By Gabriel Princewill-
Channel 4 has stated that television presenter, Piers Morgan, agreed to an insulting tweet directed at him as part of SU2C fundraising activities.
The broadcaster was responding to a request made by The Eye Of Media.Com in relation to a vulgar tweet posted in October 2018 that raised alarm with our publication. On 26th of October, Channel 4 launched a social media initiative @SU2CRewards, inviting users to choose from a list of rewards in response to a donation. ”One of such rewards was the offer to tweet insults at Piers Morgan in exchange for a £50 donation”, the broadcaster told The Eye Of Media.Com. ‘As a number of donations were received, more than one such tweet was sent”, they added.
The broadcaster also added that ”Mr Morgan was consulted in advance of this fundraiser being advertised and willingly agreed to take part”. What Channel 4 representatives failed to state was whether Morgan was informed that the advertising for the fundraiser would take the form of swearing on twitter. They conveniently refused to elaborate on their ambiguous comments indicating Morgan’s consent to the fundraising stunt. Quite frankly, they were evading the question.
There can be no denying that the claim of using a vulgar tweet as a reward is not only ridiculous, but contributes to a deterioration of society.

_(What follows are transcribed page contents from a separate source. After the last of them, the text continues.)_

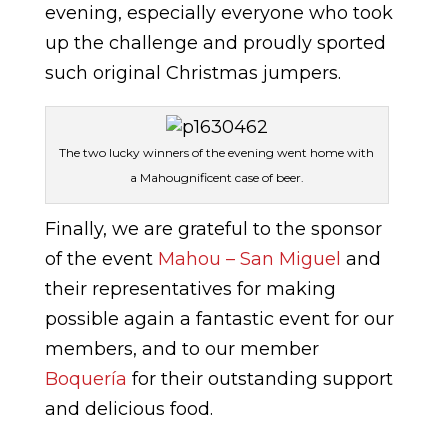
evening, especially everyone who took
up the challenge and proudly sported
such original Christmas jumpers.
The two lucky winners of the evening went home with
a Mahougnificent case of beer.
Finally, we are grateful to the sponsor
of the event
Mahou – San Miguel
and
their representatives for making
possible again a fantastic event for our
members, and to our member
Boquería
for their outstanding support
and delicious food.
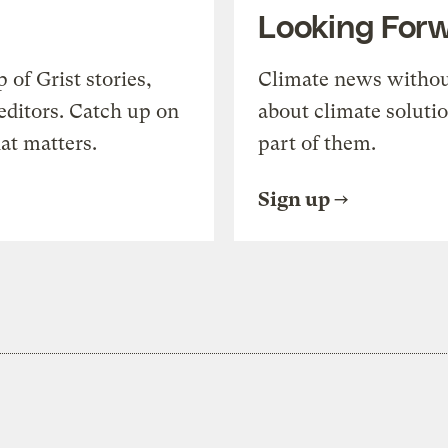
Looking For
of Grist stories,
Climate news withou
editors. Catch up on
about climate soluti
at matters.
part of them.
Sign up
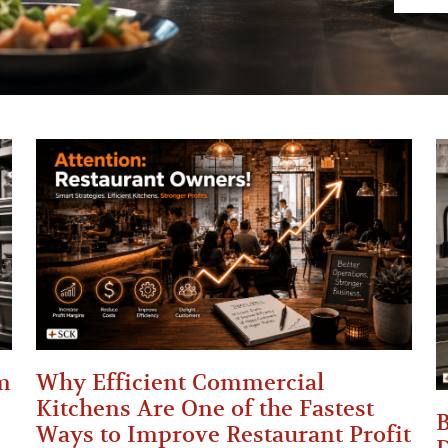
m
Why Efficient Commercial
Kitchens Are One of the Fastest
B
Ways to Improve Restaurant Profit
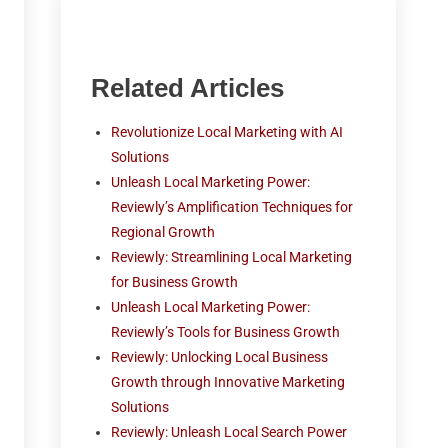
Related Articles
Revolutionize Local Marketing with AI
Solutions
Unleash Local Marketing Power:
Reviewly’s Amplification Techniques for
Regional Growth
Reviewly: Streamlining Local Marketing
for Business Growth
Unleash Local Marketing Power:
Reviewly’s Tools for Business Growth
Reviewly: Unlocking Local Business
Growth through Innovative Marketing
Solutions
Reviewly: Unleash Local Search Power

Short of confirming or denying whether Morgan agreed to the broadcaster using vulgar language against him, it is impossible to conclude that the British television presenter was a party to the bad conduct complained about. However, the idea of using foul language on social media to symbolise a reward should alarm any level headed individual. Channel 4 is reputed for its bold coverage and investigations of diverse issue, but failed woefully in maintaining dignified standards by endorsing such reprehensible language on twitter.

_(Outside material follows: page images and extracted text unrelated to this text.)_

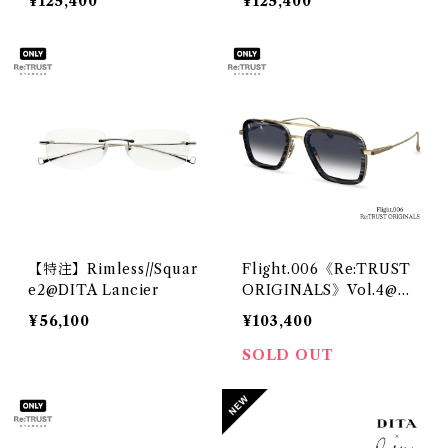
¥125,400
¥125,400
【特注】Rimless//Squar
Flight.006《Re:TRUST
e2@DITA Lancier
ORIGINALS》Vol.4@DI
TA
¥56,100
¥103,400
SOLD OUT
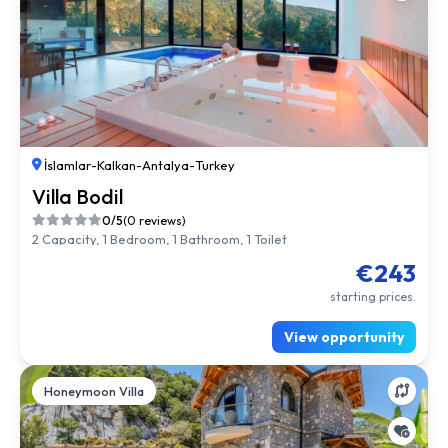
İslamlar
-
Kalkan
-
Antalya
-
Turkey
Villa Bodil
0/5
(0 reviews)
2 Capacity, 1 Bedroom, 1 Bathroom, 1 Toilet
€243
starting prices.
View opportunity
Honeymoon Villa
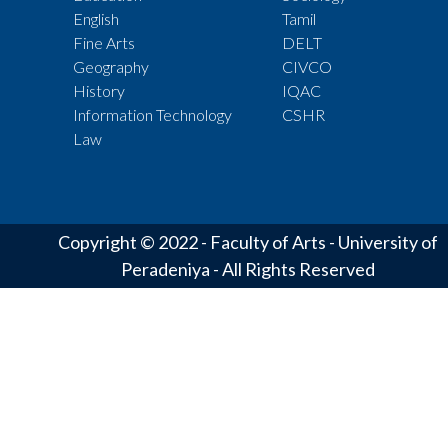
English
Tamil
Fine Arts
DELT
Geography
CIVCO
History
IQAC
Information Technology
CSHR
Law
Copyright © 2022 - Faculty of Arts - University of
Peradeniya - All Rights Reserved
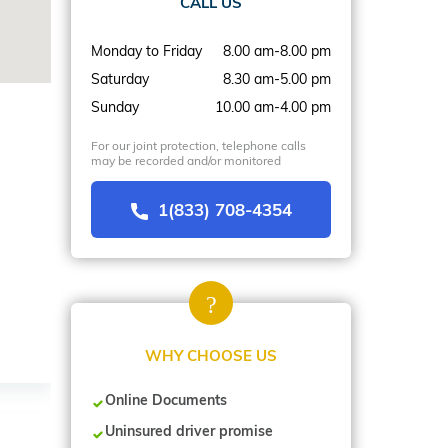
CALL US
Monday to Friday
8.00 am-8.00 pm
Saturday
8.30 am-5.00 pm
Sunday
10.00 am-4.00 pm
For our joint protection, telephone calls
may be recorded and/or monitored
1(833) 708-4354
WHY CHOOSE US
Online Documents
Uninsured driver promise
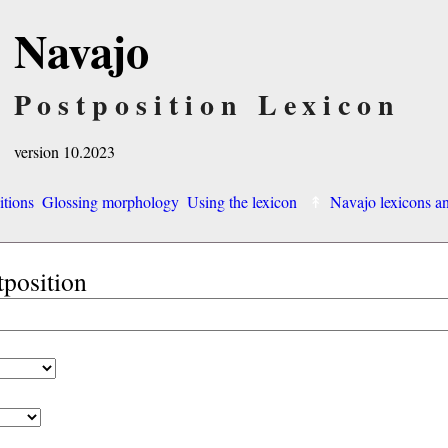
Navajo
Postposition Lexicon
version 10.2023
itions
Glossing morphology
Using the lexicon
Navajo lexicons 
tposition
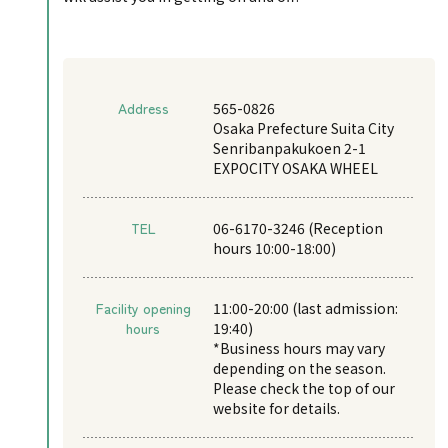
Address
565-0826
Osaka Prefecture Suita City
Senribanpakukoen 2-1
EXPOCITY OSAKA WHEEL
TEL
06-6170-3246 (Reception
hours 10:00-18:00)
Facility opening
11:00-20:00 (last admission:
hours
19:40)
*Business hours may vary
depending on the season.
Please check the top of our
website for details.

The broadcaster said members of Channel 4 staff who were involved in this fundraising activity do not have a significant responsibility for the expenditure of public funds and/or the creation of public policy, but declined to state who has responsibility for those areas. The broadcaster’s use of offensive language on twitter was in breach of its own policies and regulations, raising the valid question of the relevance of established policies not put into practise.

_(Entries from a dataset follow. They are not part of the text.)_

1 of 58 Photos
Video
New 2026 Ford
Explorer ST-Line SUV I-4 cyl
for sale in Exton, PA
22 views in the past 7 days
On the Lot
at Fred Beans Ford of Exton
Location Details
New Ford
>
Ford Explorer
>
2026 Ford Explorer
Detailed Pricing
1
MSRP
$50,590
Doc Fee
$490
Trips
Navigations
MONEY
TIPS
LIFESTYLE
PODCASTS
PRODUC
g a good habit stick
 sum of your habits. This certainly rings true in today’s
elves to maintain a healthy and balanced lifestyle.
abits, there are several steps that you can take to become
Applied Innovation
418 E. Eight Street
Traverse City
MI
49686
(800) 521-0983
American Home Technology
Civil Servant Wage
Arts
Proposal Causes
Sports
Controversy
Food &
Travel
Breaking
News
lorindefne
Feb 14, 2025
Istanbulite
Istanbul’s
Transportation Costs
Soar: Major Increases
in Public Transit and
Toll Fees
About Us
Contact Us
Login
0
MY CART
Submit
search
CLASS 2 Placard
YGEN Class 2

Morgan himself was the subject of another criticism by our publication this week following an invitation he made for his co host, Susanna Reid to present Good Morning Britain on television drunk. This included his vow to strip naked if Good Morning Britain loose the NTA awards. The comments were shockingly reckless and unethical, calling into question the good integrity of both television hosts and the programme makers. Morgan, the former editor of The Daily Mirror, is an engaging and assertive presenter who need not devalue his charismatic personality in any way.
Representatives of Itv told The Eye Of Media.Com they would not permit either of the television hosts to ever present the show drunk, but provided no official defence to the loose comments except to say ”it must have been a joke”. They declined to comment about the incident relating to the swearing on twitter, stating that they ”don’t comment on other programmes”.
Channel 4 officially subscribes to ofcom codes of conduct in relation to broadcasting of television and radio content, the spirit of which ought to be applied to online content. Notably, Ofcom does not regulate what is posted on the internet, but this does not mean logical deductions cannot be made from the underpinning principles stipulated by the broadcasting regulator.
Ofcom’s rules essentially refers to compliance with ”accepted standards”,in the context of industry led standards of conduct. The submission of our publication is that swearing on social media by a broadcaster departs from accepted standards of conduct on social media by members of the press. Simply put, it is irresponsible behaviour. Although not all accepted standards are reasonable standards, the guideline nevertheless provides a sensible framework for setting boundaries to permissible conduct.
Section 2 of Ofcom’s code states that:
Generally accepted standards must be applied to the contents of television and radio services in order to provide adequate protection for members of the public from the inclusion in such services of harmful and/or offensive material. On this occasion, the broadcaster fell disturbingly short of all reasonable standards, whilst trying to provide an empty justification for its conduct that does not add up. The reality is that Channel 4’s explanation is weak and fails to explain its vulgar conduct, which compromises its highly purported ethical standards.